Even opposite local gigs at The Magnet and elsewhere, The Music Manual Presented a night of premier music with a curated line-up hard to find elsewhere in the city.
Just after we arrived, the first band we would see was setting up. Some local hopefuls by the name of Wild Fruit Art Collective. They’re a new band, just popping up in May of this year and however way we wanted it to go, they showed. Their sound doesn’t seem to be “their own” yet and quite frankly an overall messy live performance compared to their singles they released back in July, which still sounds convoluted but with a glimmer of hope.
The next act up, Mad Alice made a very quick impression. The band had a bluesy hard rock aspect to them, almost as-if their primary influence was the likes of Led Zeppelin. The overall interesting point of the band would be the striking coolness oozing from bassist/vocalist Caitlin Hare, along with a powerful voice that blended with the sound.

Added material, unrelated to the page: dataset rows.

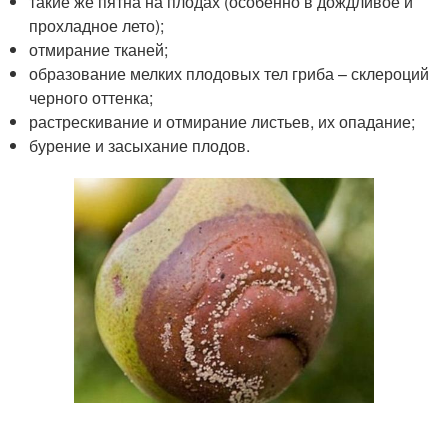
такие же пятна на плодах (особенно в дождливое и
прохладное лето);
отмирание тканей;
образование мелких плодовых тел гриба – склероций
черного оттенка;
растрескивание и отмирание листьев, их опадание;
бурение и засыхание плодов.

Mad Alice are one of the most striking bands I’ve seen this year, it’s shocking they’re not around more. Overall fantastic performance, and for those who were at the Buyers Club, the Mad Alice cakes were great too.
DUSST appeared next, after speaking to host Lauren (of The Music Manual), she pointed out that their soundcheck was great and that they’re ones to watch. She wasn’t wrong. DUSST brought a tight rock set with a psych twist at times. While they preformed a good set, it wasn’t nearly as attractive as the latter’s offering and the crowd seemed to fade away.
By time headliners,the Stockport act KASHMERE, appeared the crowd has almost dissipated. KASHMERE‘s sound is inspired by ’90s indie with a position of rock n’ roll swagger, shown especially by Joey Newey while they didn’t connect with the crowd until the final number, they showed non-stop effort. The antics of bassist Dave Pennington were increasingly demanding with the crowd that didn’t seem to give.
The best thing about KASHMERE is their sound, however it didn’t impress myself, it could lend itself to helping the band standout with the budding Stockport scene, which it would now seem harder for any Stockport band to seem original against the now-UK Number One band Blossoms.